Antipasto Salad
Antipasto Salad combines crisp romaine lettuce, sweet grape tomatoes, black olives, mini pepperoni, shredded mozzarella, and marinated red onions dressed in a tangy red wine vinaigrette with oregano and Dijon mustard. The salad offers a balance of fresh crunch and savory, salty elements from the pepperoni and olives. Pepperoncini peppers add a mild zip for garnish. The onions are marinated in the dressing to soften their sharpness, creating layers of flavor in each bite.
Ingredients
For the dressing:
- 1/2 cup olive oil
- 1/4 cup red wine vinegar
- 1 teaspoon Dijon mustard
- 1 teaspoon oregano dried
- salt freshly ground
- black pepper freshly ground
For the salad:
- 1/2 medium red onion thinly sliced (1 cup or 4 ounces, see note 1)
- 1 heart romaine lettuce shredded (4 cups packed or 8 ounces)
- 1 1/2 cups grape tomatoes halved (10 ounces, see note 2)
- 1 (15 ounce) can black olives see note 3, pitted
- 1 (5 ounce) package mini pepperoni (see note 4)
- 2 cups mozzarella cheese 8 ounces, shredded
- Pepperoncini peppers to taste, for garnish (see note 5, whole
Instructions
- To make the dressing: In a small bowl whisk together olive oil, vinegar, Dijon mustard, and oregano, and salt and pepper to taste (I like 1/2 teaspoon salt and 1/4 teaspoon pepper).
- To the bowl with the dressing, add the sliced red onion and marinate at least 5 minutes or up to 30 minutes.
- To make the salad, in a large bowl add lettuce, tomatoes, olives, pepperoni, and mozzarella. Using tongs or a slotted spoon, remove onions from the dressing and add to the salad. Drizzle with additional vinaigrette to taste and toss to combine. Garnish with pepperoncini.
Notes
- Use sweet onions in place of red onions if you prefer a milder flavor; marinating tames onion sharpness.
- Substitute grape tomatoes with diced tomatoes if desired; seeding them can reduce moisture.
- Kalamata or green olives work as alternatives to black olives; slicing is optional based on preference.
- If mini pepperoni isn't available, quarter regular-sized pepperoni slices as a substitute.
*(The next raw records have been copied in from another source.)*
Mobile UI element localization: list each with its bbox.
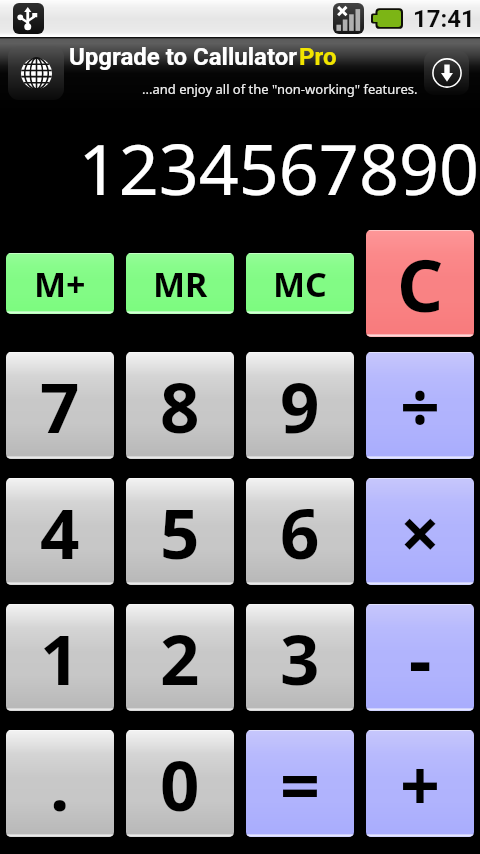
staticText: Pro [299,43,337,71]
button[interactable]: MC [246,253,354,314]
button[interactable]: Open web page [8,46,64,100]
button[interactable]: + [366,730,474,837]
button[interactable]: 3 [246,604,354,711]
staticText: 5 [160,485,200,579]
staticText: 7 [40,359,80,453]
button[interactable]: - [366,604,474,711]
button[interactable]: Open web page [0,38,480,112]
button[interactable]: ÷ [366,352,474,459]
staticText: + [400,736,441,831]
button[interactable]: 8 [126,352,234,459]
button[interactable]: . [6,730,114,837]
button[interactable]: = [246,730,354,837]
other: Battery [371,7,403,30]
button[interactable]: 1 [6,604,114,711]
staticText: M+ [34,261,86,307]
other: USB connected [13,3,44,34]
button[interactable]: 5 [126,478,234,585]
button[interactable]: 6 [246,478,354,585]
button[interactable]: × [366,478,474,585]
button[interactable]: 0 [126,730,234,837]
staticText: Upgrade to Callulator [69,43,298,71]
button[interactable]: C [366,230,474,337]
staticText: 8 [160,359,200,453]
staticText: 0 [160,737,200,831]
button[interactable]: 4 [6,478,114,585]
other: No signal [333,3,364,34]
staticText: = [280,736,321,831]
staticText: 1 [40,611,80,705]
staticText: 6 [280,485,320,579]
button[interactable]: MR [126,253,234,314]
staticText: C [397,235,444,333]
button[interactable]: M+ [6,253,114,314]
staticText: MC [273,261,327,307]
staticText: ...and enjoy all of the "non-working" fe… [142,80,418,98]
staticText: ÷ [400,358,441,453]
button[interactable]: 9 [246,352,354,459]
staticText: 3 [280,611,320,705]
staticText: 4 [40,485,80,579]
staticText: 2 [160,611,200,705]
staticText: MR [153,261,208,307]
button[interactable]: 7 [6,352,114,459]
staticText: . [50,737,70,831]
staticText: 1234567890 [78,120,479,215]
button[interactable]: 2 [126,604,234,711]
button[interactable]: Download [424,51,469,95]
staticText: × [400,484,441,579]
staticText: 9 [280,359,320,453]
staticText: 17:41 [413,5,475,33]
staticText: - [409,610,432,705]
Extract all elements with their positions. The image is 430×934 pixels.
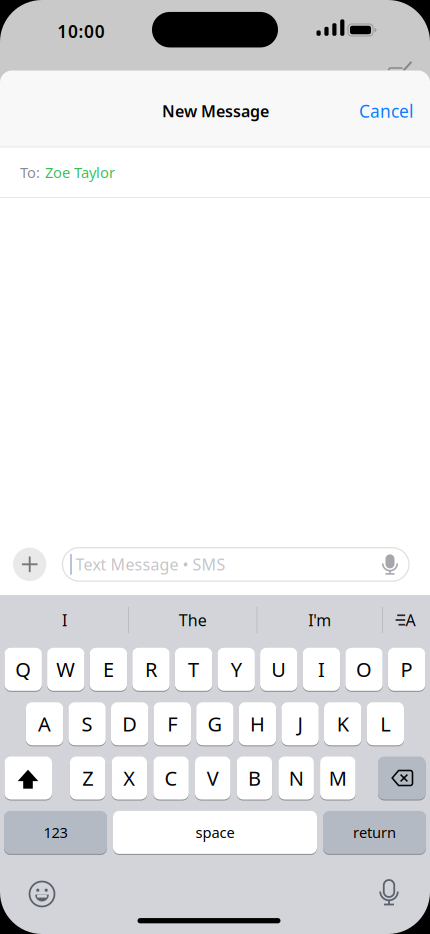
button[interactable]: T bbox=[175, 648, 212, 691]
button[interactable]: A bbox=[26, 702, 63, 745]
staticText: G bbox=[207, 710, 222, 737]
staticText: space bbox=[196, 823, 234, 842]
button[interactable]: Text Message • SMS bbox=[62, 548, 409, 581]
staticText: R bbox=[145, 656, 157, 683]
button[interactable]: P bbox=[388, 648, 425, 691]
button[interactable]: Emoji bbox=[28, 880, 56, 908]
staticText: T bbox=[188, 656, 199, 683]
button[interactable]: D bbox=[111, 702, 148, 745]
button[interactable]: K bbox=[324, 702, 361, 745]
button[interactable]: Cancel bbox=[359, 100, 413, 122]
staticText: I'm bbox=[308, 609, 331, 631]
staticText: I bbox=[62, 609, 67, 631]
button[interactable]: Dictation bbox=[375, 879, 403, 907]
staticText: D bbox=[122, 710, 137, 737]
button[interactable]: G bbox=[196, 702, 234, 745]
button[interactable]: Y bbox=[218, 648, 255, 691]
button[interactable]: Apps bbox=[13, 548, 46, 581]
staticText: Q bbox=[15, 656, 31, 683]
staticText: W bbox=[56, 656, 75, 683]
button[interactable]: 123 bbox=[4, 811, 107, 854]
staticText: 10:00 bbox=[57, 20, 105, 43]
staticText: M bbox=[329, 765, 347, 791]
button[interactable]: W bbox=[47, 648, 84, 691]
button[interactable]: X bbox=[112, 756, 147, 800]
staticText: The bbox=[179, 609, 207, 631]
button[interactable]: N bbox=[278, 756, 314, 800]
staticText: L bbox=[380, 710, 390, 737]
staticText: New Message bbox=[162, 100, 269, 122]
button[interactable]: I'm bbox=[259, 598, 381, 642]
staticText: return bbox=[353, 823, 396, 842]
button[interactable]: H bbox=[239, 702, 276, 745]
staticText: F bbox=[167, 710, 177, 737]
button[interactable]: return bbox=[323, 811, 426, 854]
button[interactable]: Q bbox=[4, 648, 42, 691]
staticText: S bbox=[82, 710, 93, 737]
button[interactable]: S bbox=[68, 702, 106, 745]
staticText: B bbox=[248, 765, 261, 791]
staticText: I bbox=[318, 656, 325, 683]
staticText: V bbox=[207, 765, 219, 791]
button[interactable]: L bbox=[367, 702, 404, 745]
button[interactable]: I bbox=[2, 598, 128, 642]
button[interactable]: space bbox=[113, 811, 317, 854]
button[interactable]: To: bbox=[0, 163, 430, 182]
button[interactable]: V bbox=[195, 756, 230, 800]
button[interactable]: M bbox=[320, 756, 356, 800]
staticText: Y bbox=[231, 656, 242, 683]
staticText: Zoe Taylor bbox=[45, 163, 115, 182]
button[interactable]: F bbox=[154, 702, 191, 745]
staticText: Z bbox=[82, 765, 93, 791]
button[interactable]: Delete bbox=[378, 756, 426, 800]
staticText: E bbox=[103, 656, 114, 683]
button[interactable]: Predictive text bbox=[382, 609, 422, 631]
button[interactable]: E bbox=[90, 648, 127, 691]
staticText: C bbox=[165, 765, 178, 791]
button[interactable]: J bbox=[281, 702, 319, 745]
staticText: X bbox=[123, 765, 135, 791]
button[interactable]: U bbox=[260, 648, 298, 691]
staticText: H bbox=[250, 710, 265, 737]
staticText: Cancel bbox=[359, 100, 413, 122]
staticText: To: bbox=[20, 163, 40, 182]
button[interactable]: Z bbox=[70, 756, 105, 800]
button[interactable]: O bbox=[345, 648, 383, 691]
staticText: K bbox=[337, 710, 349, 737]
button[interactable]: R bbox=[132, 648, 170, 691]
staticText: P bbox=[401, 656, 413, 683]
staticText: Text Message • SMS bbox=[75, 554, 225, 575]
staticText: J bbox=[298, 710, 303, 737]
staticText: U bbox=[271, 656, 286, 683]
button[interactable]: Shift bbox=[4, 756, 52, 800]
staticText: O bbox=[356, 656, 372, 683]
button[interactable]: B bbox=[237, 756, 272, 800]
staticText: A bbox=[38, 710, 51, 737]
staticText: A bbox=[406, 609, 416, 631]
button[interactable]: Dictate bbox=[375, 551, 405, 578]
button[interactable]: C bbox=[153, 756, 189, 800]
staticText: N bbox=[289, 765, 304, 791]
button[interactable]: I bbox=[303, 648, 340, 691]
staticText: 123 bbox=[44, 823, 68, 842]
button[interactable]: The bbox=[130, 598, 256, 642]
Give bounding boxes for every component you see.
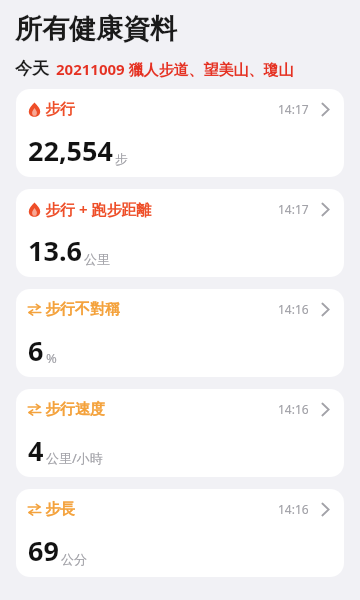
staticText: 公里 bbox=[84, 251, 110, 267]
staticText: 步行 bbox=[45, 100, 75, 119]
button[interactable]: 步行 bbox=[16, 89, 344, 177]
staticText: 步 bbox=[115, 151, 128, 167]
staticText: 14:16 bbox=[278, 401, 309, 417]
staticText: 13.6 bbox=[28, 232, 82, 269]
staticText: 今天 bbox=[15, 58, 49, 79]
button[interactable]: 查看詳細資料 bbox=[318, 499, 332, 519]
staticText: 步行不對稱 bbox=[45, 300, 120, 319]
staticText: 20211009 獵人步道、望美山、瓊山 bbox=[56, 59, 294, 79]
staticText: 69 bbox=[28, 532, 59, 569]
staticText: 22,554 bbox=[28, 132, 113, 169]
staticText: 公里/小時 bbox=[46, 449, 103, 467]
button[interactable]: 查看詳細資料 bbox=[318, 199, 332, 219]
staticText: 所有健康資料 bbox=[15, 12, 177, 46]
button[interactable]: 查看詳細資料 bbox=[318, 399, 332, 419]
button[interactable]: 步行速度 bbox=[16, 389, 344, 477]
staticText: 4 bbox=[28, 432, 44, 469]
staticText: 步長 bbox=[45, 500, 75, 519]
button[interactable]: 查看詳細資料 bbox=[318, 299, 332, 319]
button[interactable]: 查看詳細資料 bbox=[318, 99, 332, 119]
staticText: 14:17 bbox=[278, 201, 309, 217]
button[interactable]: 步行不對稱 bbox=[16, 289, 344, 377]
staticText: 6 bbox=[28, 332, 44, 369]
button[interactable]: 步長 bbox=[16, 489, 344, 577]
staticText: 公分 bbox=[61, 551, 87, 567]
staticText: 步行 + 跑步距離 bbox=[45, 199, 152, 219]
staticText: 步行速度 bbox=[45, 400, 105, 419]
staticText: % bbox=[46, 349, 57, 367]
staticText: 14:16 bbox=[278, 501, 309, 517]
staticText: 14:16 bbox=[278, 301, 309, 317]
button[interactable]: 步行 + 跑步距離 bbox=[16, 189, 344, 277]
staticText: 14:17 bbox=[278, 101, 309, 117]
- Serve whole pepperoncini peppers to allow guests to add or skip according to taste.
- Prepare the vinaigrette up to 3 days ahead and keep refrigerated; prep vegetables a day in advance and store lettuce wrapped in a damp towel.
- Leftover dressed salad should be avoided as it does not keep well; dress only what you plan to eat immediately.
Nutrition Information
Nutrition Facts
Serving: 8 servings (1 cup each)
Amount Per Serving
Calories 380
% Daily Value*
| Serving | 1 cup | |
| Calories | 380kcal | 19% |
| Carbohydrates | 5g | 2% |
| Protein | 11g | 22% |
| Fat | 36g | 55% |
| Saturated Fat | 10g | 50% |
| Polyunsaturated Fat | 3g | 18% |
| Monounsaturated Fat | 21g | 105% |
| Trans Fat | 0.3g | 15% |
| Cholesterol | 39mg | 13% |
| Sodium | 1294mg | 54% |
| Potassium | 176mg | 4% |
| Fiber | 2g | 8% |
| Sugar | 2g | 4% |
| Vitamin A | 647IU | 13% |
| Vitamin C | 4mg | 4% |
| Calcium | 182mg | 18% |
| Iron | 1mg | 6% |
* Percent Daily Values are based on a 2,000 calorie diet.